Pièces à conviction

Comment réussir un puzzle? Si ma fille parlait un peu mieux, elle vous expliquerait ça très bien. Il suffit de taper du poing pour faire rentrer la pièce du coin au milieu du dessin. L'arbre se retrouve dans la mer? Il y a quatre pièces en trop à la fin? Ce n'est pas un problème. Et inutile de vouloir l'aider, elle hurle dès que j'approche les mains de son œuvre et le moindre début de conseil est rabroué d'un grognement d'un rottweiler auquel on veut soustraire sa pâté.

 

Moi, je frémis, ronge mon frein, échoue à m'intéresser à autre chose. J'ai une faiblesse : j'adore les puzzles. C'est vieux-jeu, c'est un peu honteux. C'est comme avouer qu'on fait du point de croix ou qu'on boit un verre de lait chaud avant d'aller au lit (Ouuuuh, la honte). Et ben voila, moi, je fais des puzzles. Alors je ruse, je crée une diversion - "oh, chérie, regarde du chocolat" - et hop, j'assemble trois pièces discrètement. "Ah, mais quelque chose n'est pas tombé par terre?" Et hop, trois de plus. Je ne peux pas m'empêcher.

Et puis, je m'inquiète pour son avenir. J'espère que sa passion des puzzles va passer. Parce que, même si la pépette devient douée, des année plus tard, ça pourrait donner une psychopathe, comme sa maman. Du genre à ne pas pouvoir s'empêcher de dire "Je suis super forte en puzzle" au milieu d'une conversion qui n'avait rien à voir - à ma décharge, ce n'est pas un sujet de conversation qui arrive par hasard. Du genre à acheter un tableau en 1500 pièces quand on passe Noël en famille. D'autres profitent des fêtes pour se prendre quelques bitures ou mater des films tard le soir. Moi, je trie les bords et fais des tas selon les zones de couleurs.

Mais ma manie est très respectée dans ma famille. Au point que frères et parents définissent un périmètre de sécurité autour de moi. Les enfants n'ont plus le droit de m'approcher. Ma famille a sans doute peur que je me roule par terre en bavant si un môme défonce le coin de mes Noces de Cana. Et au fond, c'est aussi ça qui est bon : j'ai quand même trouvé, l'air de rien, un moyen de faire garder mes gosses et d'avoir la paix pendant des heures.

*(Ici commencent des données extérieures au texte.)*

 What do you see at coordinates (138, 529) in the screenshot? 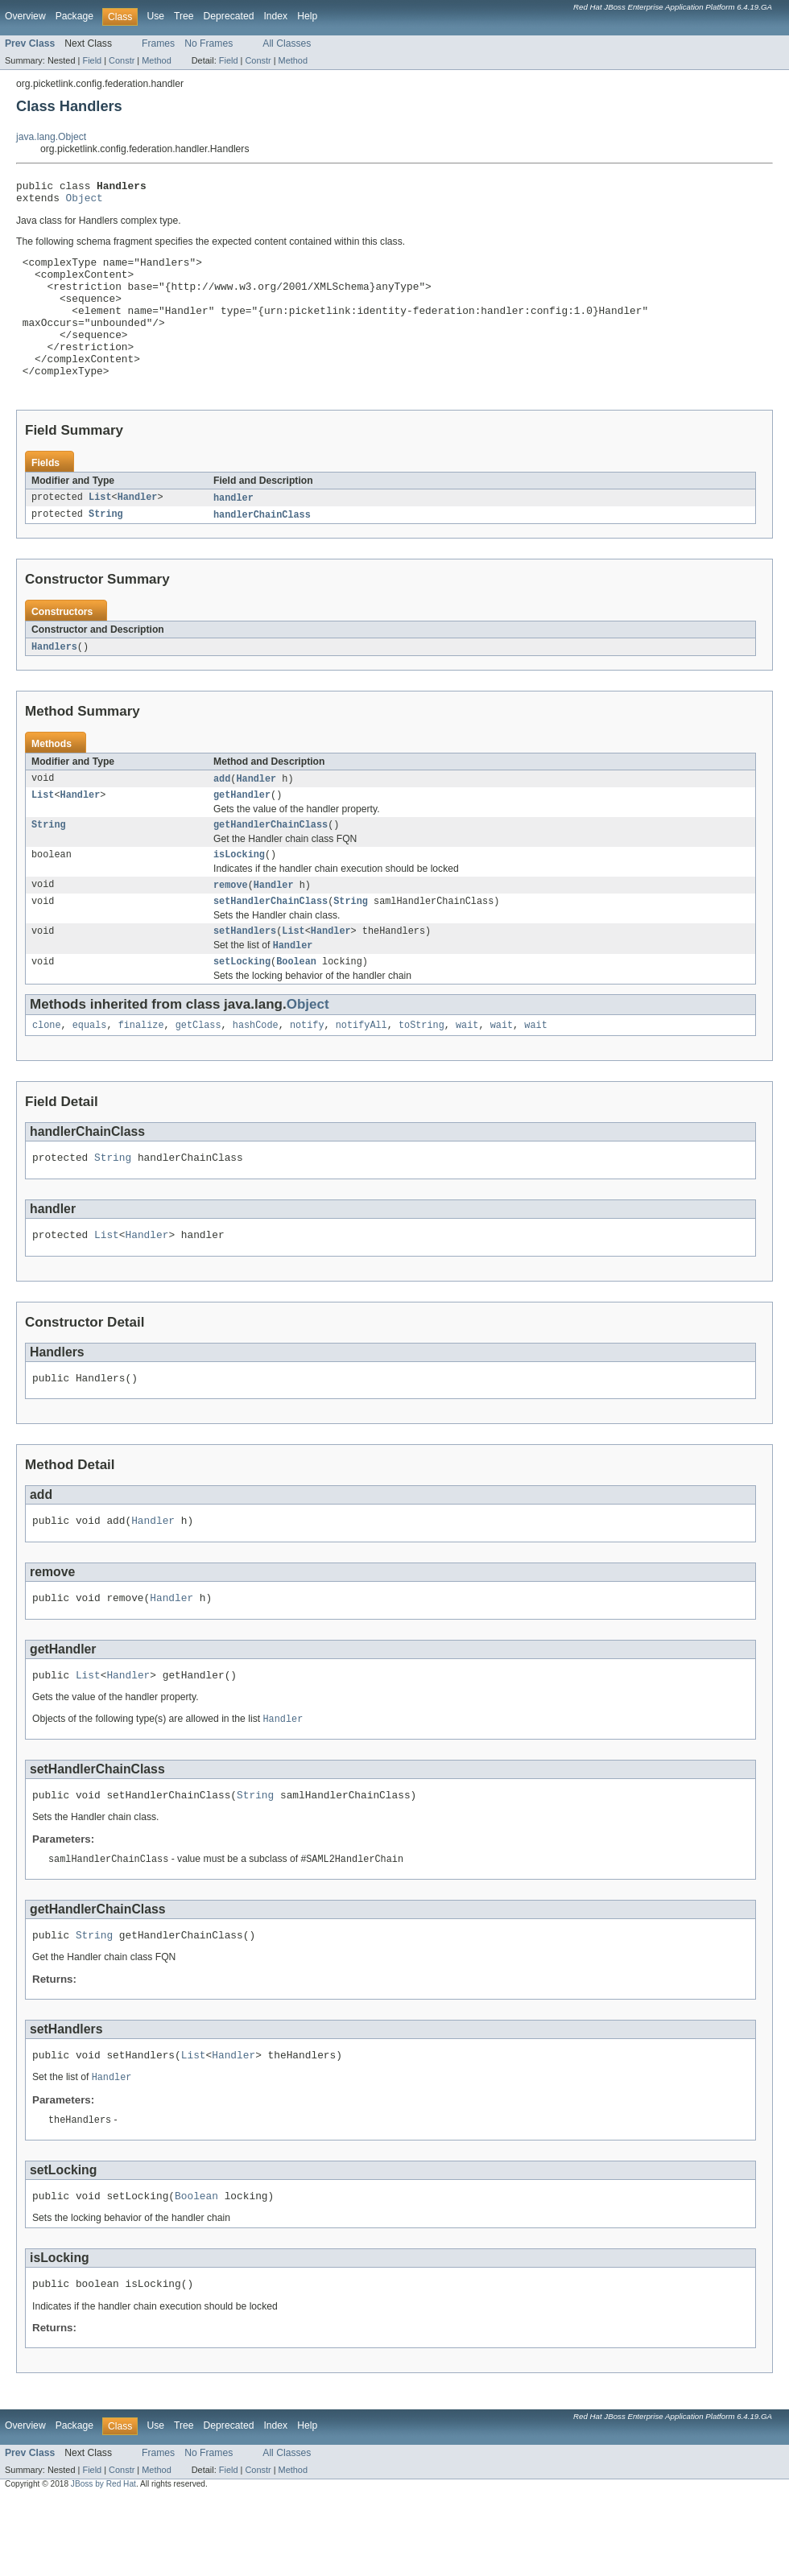
I see `Handler` at bounding box center [138, 529].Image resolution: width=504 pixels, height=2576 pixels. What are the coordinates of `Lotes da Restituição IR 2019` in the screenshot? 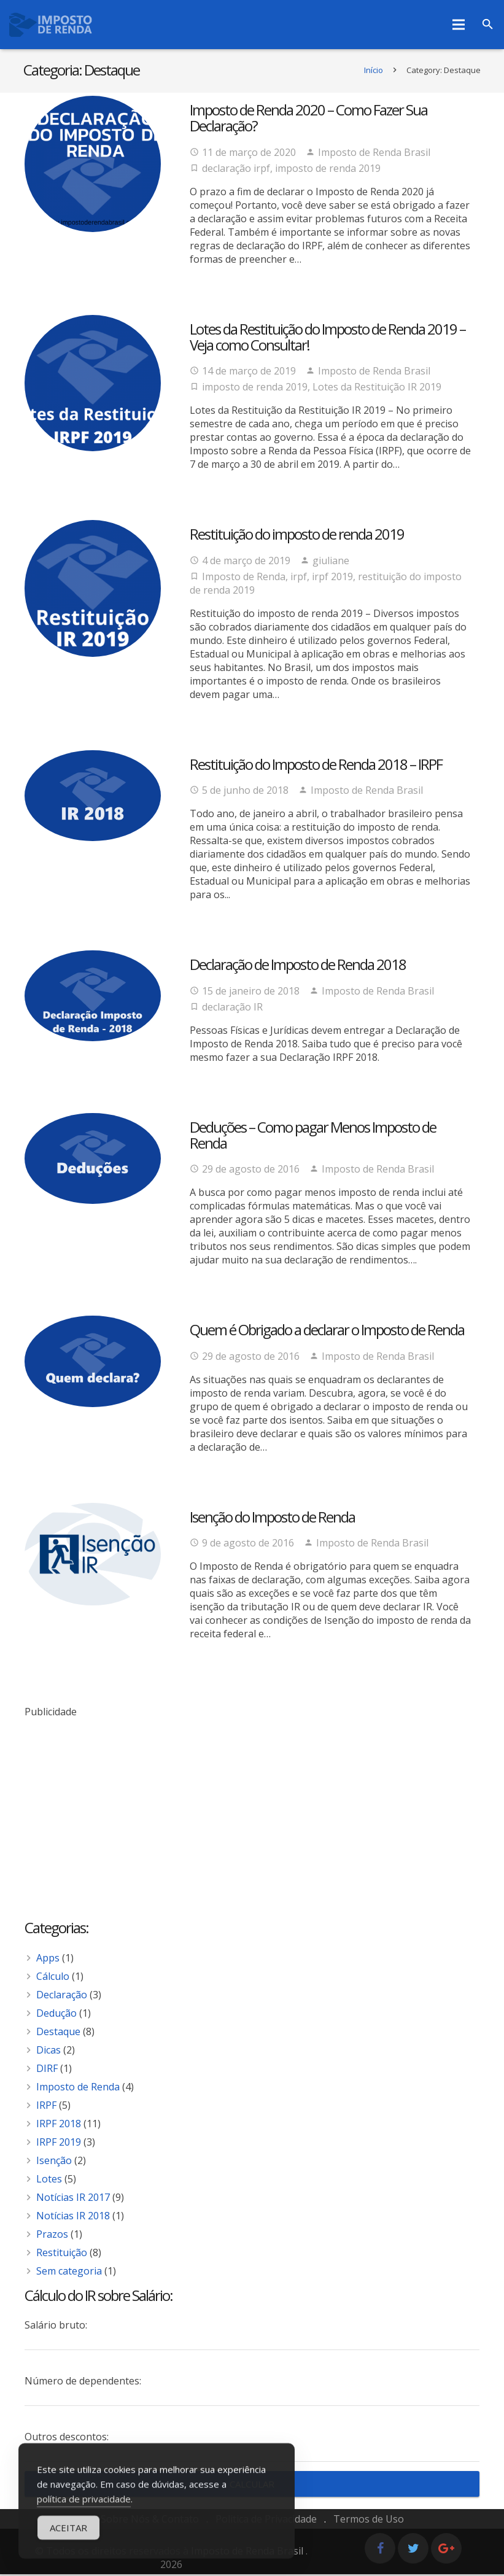 It's located at (376, 389).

Ce post est dédicacé à Fabrice Florent, que j'interviewais pour un sujet parents, enfants et jeux vidéo (qui n'a pas encore été publié). Il joue à Street Fighter avec ses filles et racontait, sûr de mon adhésion: "C’est quand même mieux qu’un puzzle!" (Mise à jour mai 2011: la jolie réponse de Fabrice).